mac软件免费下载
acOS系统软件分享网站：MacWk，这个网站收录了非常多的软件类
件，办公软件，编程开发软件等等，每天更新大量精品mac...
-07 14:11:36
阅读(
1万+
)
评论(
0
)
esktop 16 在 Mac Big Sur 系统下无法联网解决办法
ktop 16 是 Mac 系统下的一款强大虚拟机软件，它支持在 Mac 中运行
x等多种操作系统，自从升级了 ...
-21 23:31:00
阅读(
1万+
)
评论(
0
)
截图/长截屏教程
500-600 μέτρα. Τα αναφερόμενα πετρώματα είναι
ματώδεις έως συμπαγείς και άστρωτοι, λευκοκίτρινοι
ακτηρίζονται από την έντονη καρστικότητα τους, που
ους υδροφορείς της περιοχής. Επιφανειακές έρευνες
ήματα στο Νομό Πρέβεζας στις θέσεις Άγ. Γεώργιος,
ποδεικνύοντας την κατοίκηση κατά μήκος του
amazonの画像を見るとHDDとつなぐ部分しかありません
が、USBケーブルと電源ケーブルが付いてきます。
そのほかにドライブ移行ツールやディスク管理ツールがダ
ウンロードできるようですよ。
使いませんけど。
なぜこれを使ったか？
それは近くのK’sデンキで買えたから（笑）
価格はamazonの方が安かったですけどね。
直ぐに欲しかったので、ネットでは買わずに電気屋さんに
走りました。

------------------------------------------------

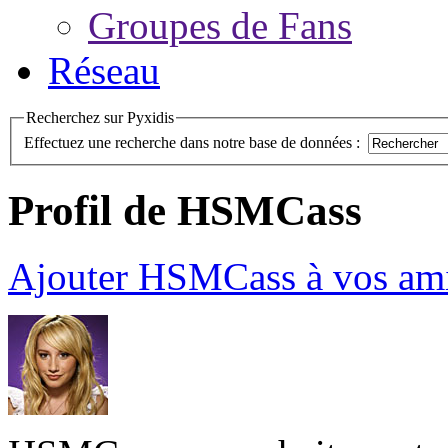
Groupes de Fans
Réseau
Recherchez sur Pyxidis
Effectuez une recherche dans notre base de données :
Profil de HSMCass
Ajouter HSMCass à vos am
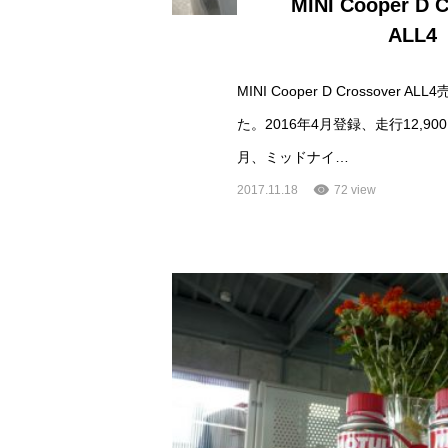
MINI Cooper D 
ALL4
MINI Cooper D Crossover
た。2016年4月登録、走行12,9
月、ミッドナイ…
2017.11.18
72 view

------------------------------------------------

*The task:* Which lines of the records above contain the word "Cooper"? Show each of them.

*Response below:*
MINI Cooper D 
MINI Cooper D Crossover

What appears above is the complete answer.